■ **WORK REQUIRED**
Could you reproduce the lines below from the one with "bóng sẽ được chuyển" through the one with "và ngắn gọn hơn."? Keep both ends and add nothing.
··· INPUT DATA
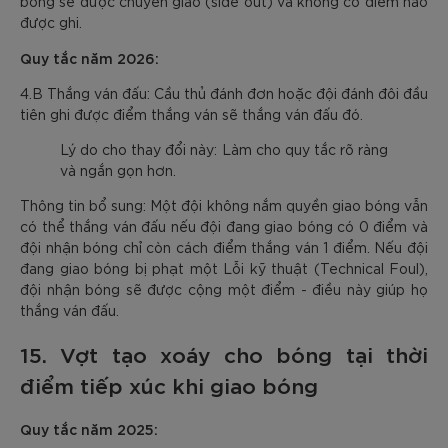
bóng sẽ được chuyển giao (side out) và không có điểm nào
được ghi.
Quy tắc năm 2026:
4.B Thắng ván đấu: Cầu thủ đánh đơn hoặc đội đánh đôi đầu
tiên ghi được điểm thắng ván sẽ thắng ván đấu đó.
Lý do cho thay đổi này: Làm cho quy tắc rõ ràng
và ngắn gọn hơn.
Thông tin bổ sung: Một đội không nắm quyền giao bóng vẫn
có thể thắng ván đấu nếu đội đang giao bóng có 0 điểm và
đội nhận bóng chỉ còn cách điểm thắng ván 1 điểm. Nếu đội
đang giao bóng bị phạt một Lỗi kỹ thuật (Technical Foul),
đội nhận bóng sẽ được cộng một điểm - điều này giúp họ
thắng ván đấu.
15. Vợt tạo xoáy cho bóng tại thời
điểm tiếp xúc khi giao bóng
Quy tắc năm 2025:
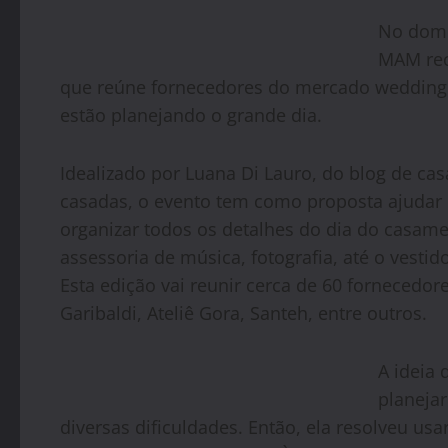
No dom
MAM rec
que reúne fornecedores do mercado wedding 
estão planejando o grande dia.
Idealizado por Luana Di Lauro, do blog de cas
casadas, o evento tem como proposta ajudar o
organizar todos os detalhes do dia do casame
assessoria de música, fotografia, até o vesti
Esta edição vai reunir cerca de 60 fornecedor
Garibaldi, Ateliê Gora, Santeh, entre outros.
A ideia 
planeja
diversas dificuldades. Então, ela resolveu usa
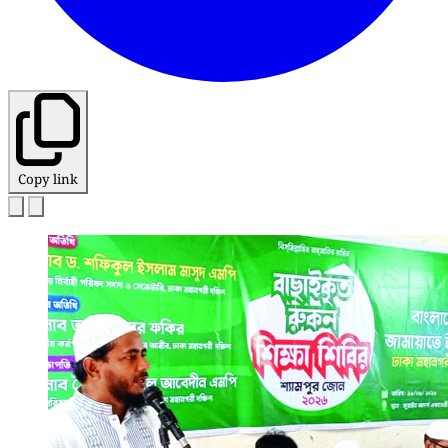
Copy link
······
··· INPUT DATA
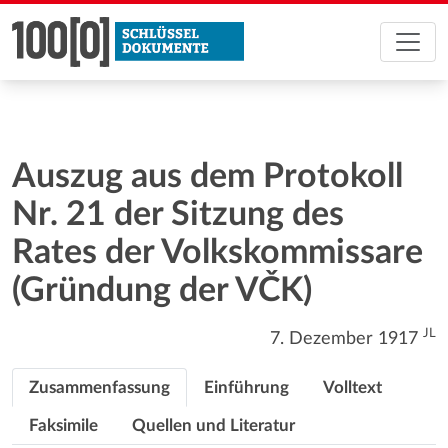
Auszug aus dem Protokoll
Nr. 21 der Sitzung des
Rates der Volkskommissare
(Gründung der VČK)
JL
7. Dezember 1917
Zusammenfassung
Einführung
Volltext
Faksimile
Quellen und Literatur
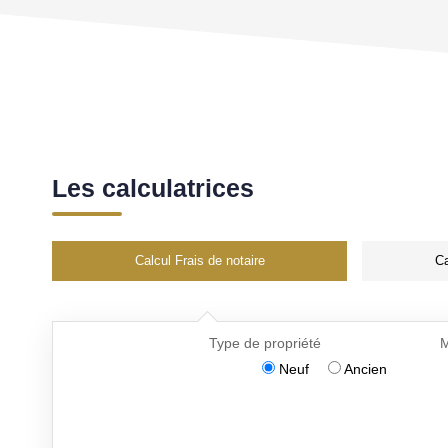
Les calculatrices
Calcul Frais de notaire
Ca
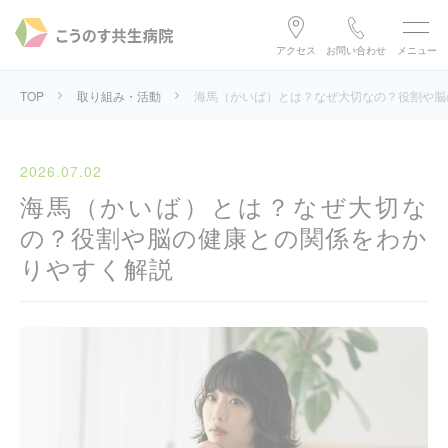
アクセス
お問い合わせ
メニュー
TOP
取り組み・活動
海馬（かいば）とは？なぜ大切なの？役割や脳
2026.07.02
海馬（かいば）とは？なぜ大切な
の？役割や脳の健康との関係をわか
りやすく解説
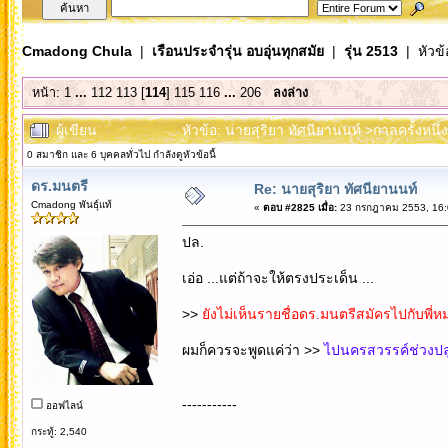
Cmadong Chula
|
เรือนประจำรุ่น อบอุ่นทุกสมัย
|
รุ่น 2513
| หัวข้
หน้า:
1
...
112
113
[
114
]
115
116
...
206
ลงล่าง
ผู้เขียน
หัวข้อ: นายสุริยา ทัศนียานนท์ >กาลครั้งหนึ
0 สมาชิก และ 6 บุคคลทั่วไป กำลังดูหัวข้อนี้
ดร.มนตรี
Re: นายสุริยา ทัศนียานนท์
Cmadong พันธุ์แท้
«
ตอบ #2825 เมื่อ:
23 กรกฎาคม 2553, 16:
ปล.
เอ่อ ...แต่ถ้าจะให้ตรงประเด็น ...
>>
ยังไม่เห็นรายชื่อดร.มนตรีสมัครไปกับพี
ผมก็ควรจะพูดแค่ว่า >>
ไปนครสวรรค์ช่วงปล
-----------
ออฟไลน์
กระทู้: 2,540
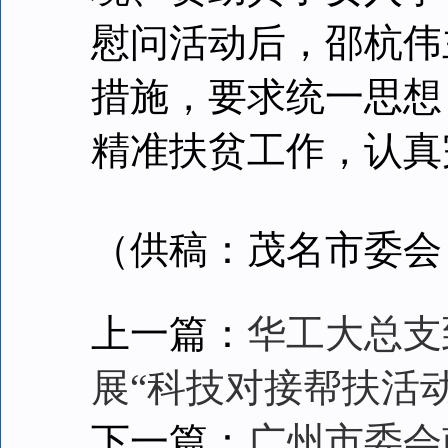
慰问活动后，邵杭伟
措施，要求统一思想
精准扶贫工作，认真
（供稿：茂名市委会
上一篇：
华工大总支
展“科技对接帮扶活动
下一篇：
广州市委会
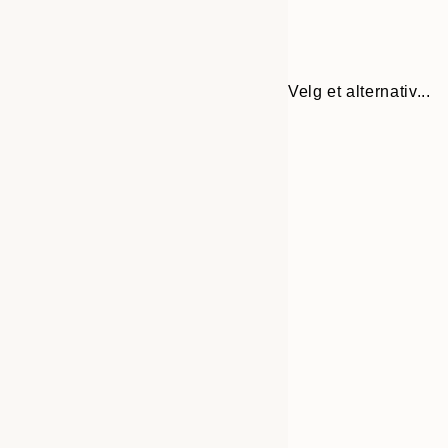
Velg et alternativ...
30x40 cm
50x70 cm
······
■ **SOLUTION**
bóng sẽ được chuyển giao (side out) và không có điểm nào
được ghi.
Quy tắc năm 2026:
4.B Thắng ván đấu: Cầu thủ đánh đơn hoặc đội đánh đôi đầu
tiên ghi được điểm thắng ván sẽ thắng ván đấu đó.
Lý do cho thay đổi này: Làm cho quy tắc rõ ràng
và ngắn gọn hơn.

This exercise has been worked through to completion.